ABOUT THIS EXERCISE
Look through the entries below, please, and copy every line with the word "хаус".

Extracted page text data:

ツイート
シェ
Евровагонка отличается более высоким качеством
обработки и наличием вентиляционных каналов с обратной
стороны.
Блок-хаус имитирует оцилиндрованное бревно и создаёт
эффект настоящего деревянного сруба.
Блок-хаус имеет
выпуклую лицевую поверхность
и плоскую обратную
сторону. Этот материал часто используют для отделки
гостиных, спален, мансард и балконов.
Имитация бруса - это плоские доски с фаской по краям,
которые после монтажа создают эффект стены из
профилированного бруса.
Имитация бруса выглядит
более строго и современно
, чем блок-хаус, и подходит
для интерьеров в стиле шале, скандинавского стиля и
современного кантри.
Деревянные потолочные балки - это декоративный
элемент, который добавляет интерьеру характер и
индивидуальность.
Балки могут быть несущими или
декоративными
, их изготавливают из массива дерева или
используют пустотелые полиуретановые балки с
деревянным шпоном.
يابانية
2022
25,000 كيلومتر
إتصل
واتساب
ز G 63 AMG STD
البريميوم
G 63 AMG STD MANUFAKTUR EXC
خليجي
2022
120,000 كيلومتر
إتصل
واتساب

==

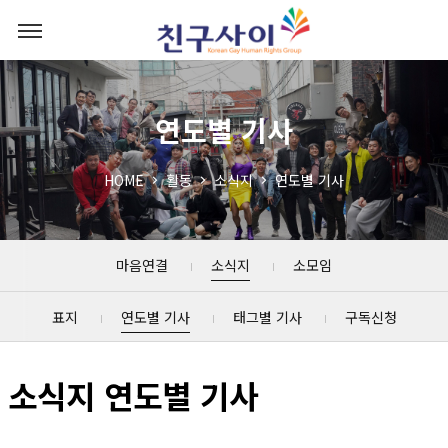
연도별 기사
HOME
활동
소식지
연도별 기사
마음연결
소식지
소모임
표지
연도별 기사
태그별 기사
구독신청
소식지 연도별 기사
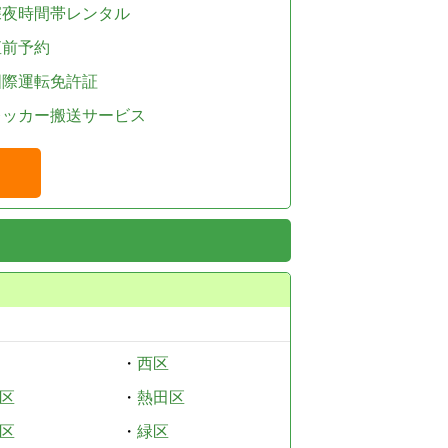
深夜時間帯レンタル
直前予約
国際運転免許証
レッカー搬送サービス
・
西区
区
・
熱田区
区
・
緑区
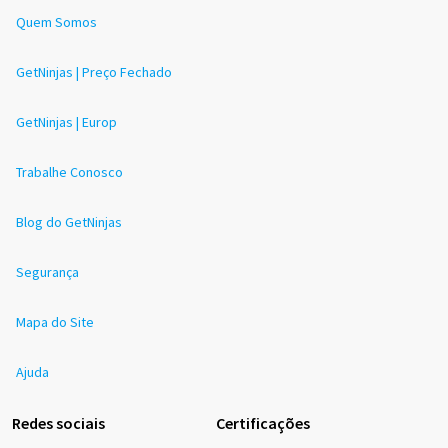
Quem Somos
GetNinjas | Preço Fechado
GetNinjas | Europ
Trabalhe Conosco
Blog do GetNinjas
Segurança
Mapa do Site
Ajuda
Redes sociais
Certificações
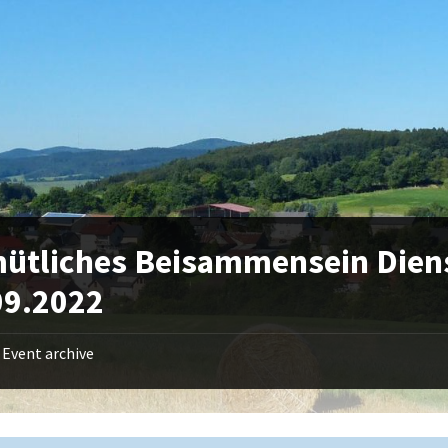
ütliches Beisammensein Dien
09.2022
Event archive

==

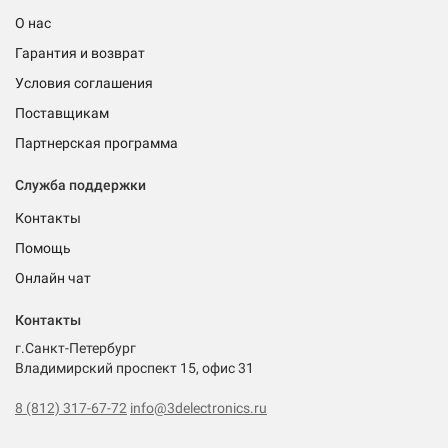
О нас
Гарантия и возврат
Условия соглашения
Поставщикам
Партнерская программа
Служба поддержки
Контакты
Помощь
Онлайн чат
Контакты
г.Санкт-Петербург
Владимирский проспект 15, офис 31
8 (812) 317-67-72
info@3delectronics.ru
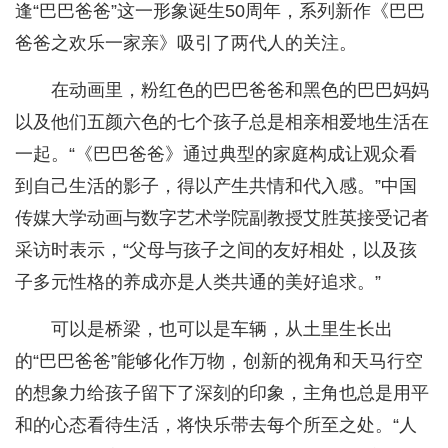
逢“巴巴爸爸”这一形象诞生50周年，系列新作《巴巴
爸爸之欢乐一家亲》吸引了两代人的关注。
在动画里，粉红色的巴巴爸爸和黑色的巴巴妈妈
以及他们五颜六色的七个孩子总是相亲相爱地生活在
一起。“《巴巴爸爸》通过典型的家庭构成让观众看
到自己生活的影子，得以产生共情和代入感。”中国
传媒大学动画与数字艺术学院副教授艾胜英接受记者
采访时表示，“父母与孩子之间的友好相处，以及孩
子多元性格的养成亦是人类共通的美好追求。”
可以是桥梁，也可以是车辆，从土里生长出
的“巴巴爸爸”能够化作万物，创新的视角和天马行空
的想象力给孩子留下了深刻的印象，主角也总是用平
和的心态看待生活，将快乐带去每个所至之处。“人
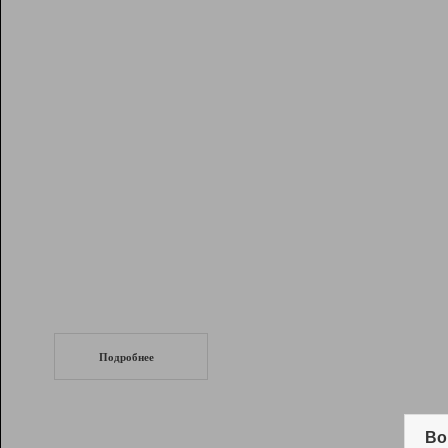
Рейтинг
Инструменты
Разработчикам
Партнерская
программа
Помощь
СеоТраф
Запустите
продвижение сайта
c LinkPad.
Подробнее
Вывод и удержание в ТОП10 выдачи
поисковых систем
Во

TASK OUTPUT
Блок-хаус имитирует оцилиндрованное бревно и создаёт
Блок-хаус имеет
, чем блок-хаус, и подходит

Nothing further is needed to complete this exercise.